### What the task asks
The reply should repeat all of the data word for word, with no pictures.
[The input]
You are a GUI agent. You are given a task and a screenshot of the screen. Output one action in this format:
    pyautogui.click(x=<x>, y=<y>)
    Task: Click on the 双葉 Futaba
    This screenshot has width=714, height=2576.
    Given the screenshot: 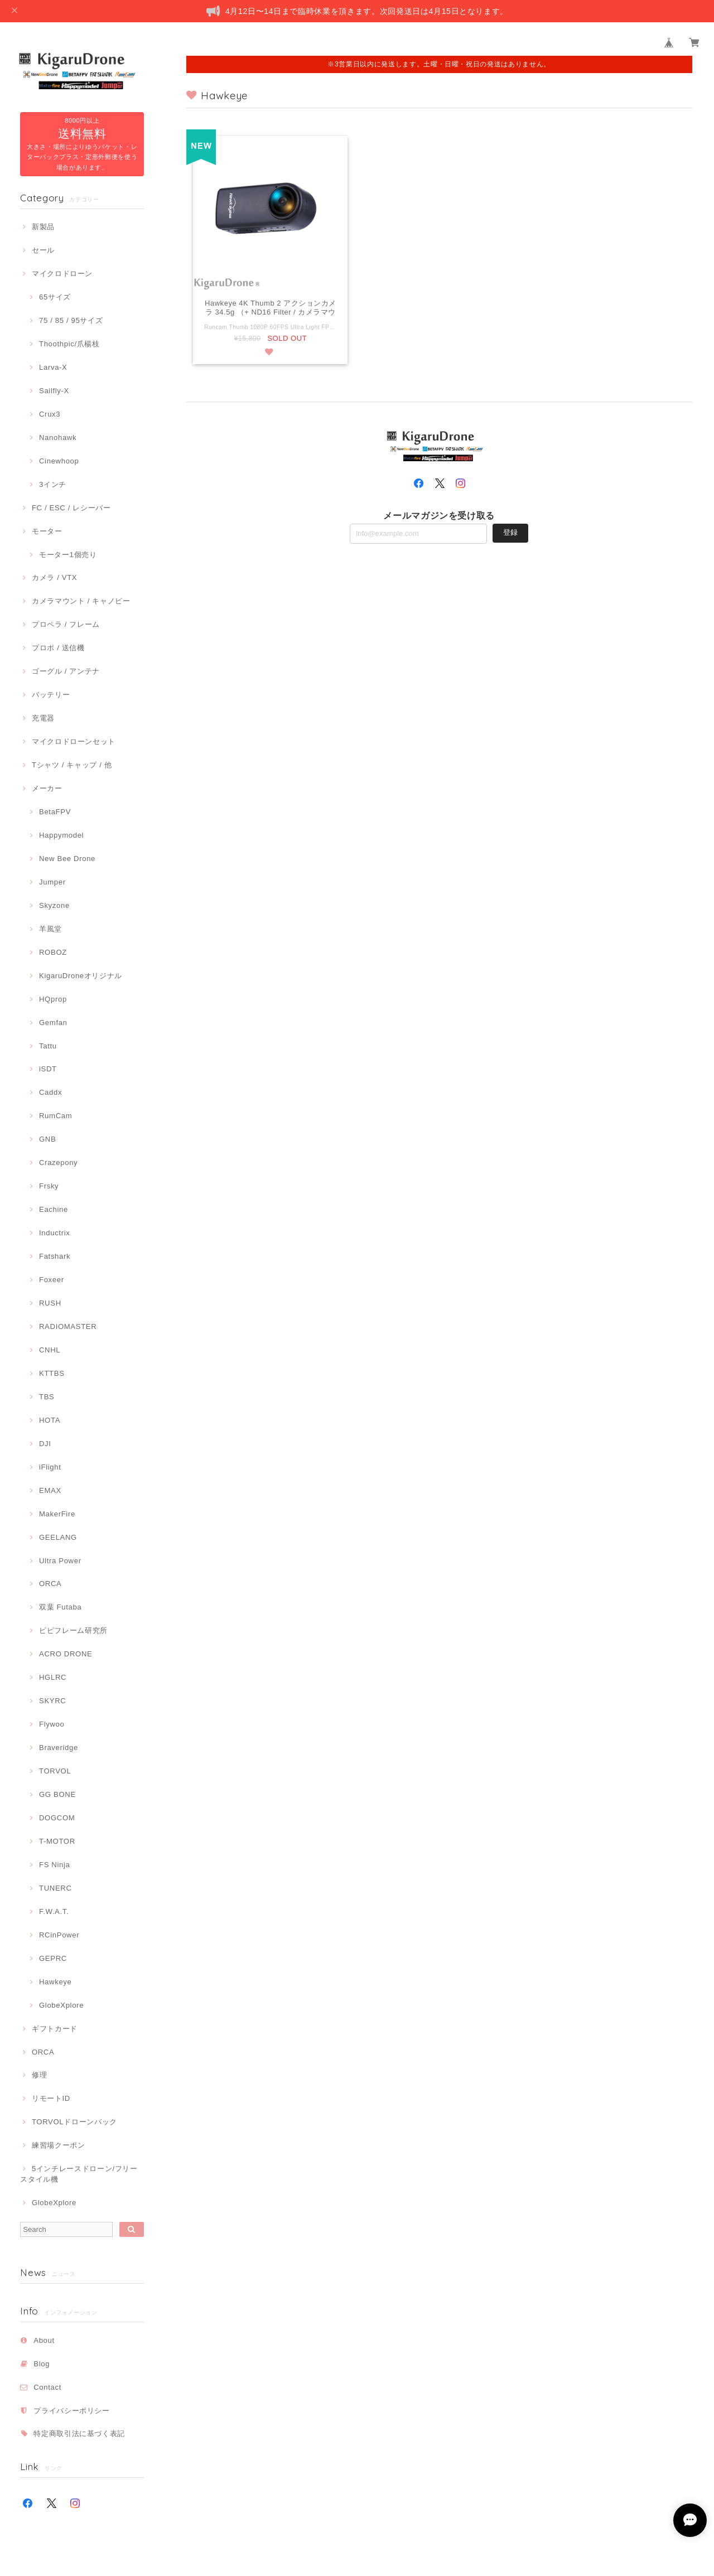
[/The input]
### Exercise output
You are a GUI agent. You are given a task and a screenshot of the screen. Output one action in this format:
    pyautogui.click(x=<x>, y=<y>)
    Task: Click on the 双葉 Futaba
    This screenshot has width=714, height=2576.
    Given the screenshot: 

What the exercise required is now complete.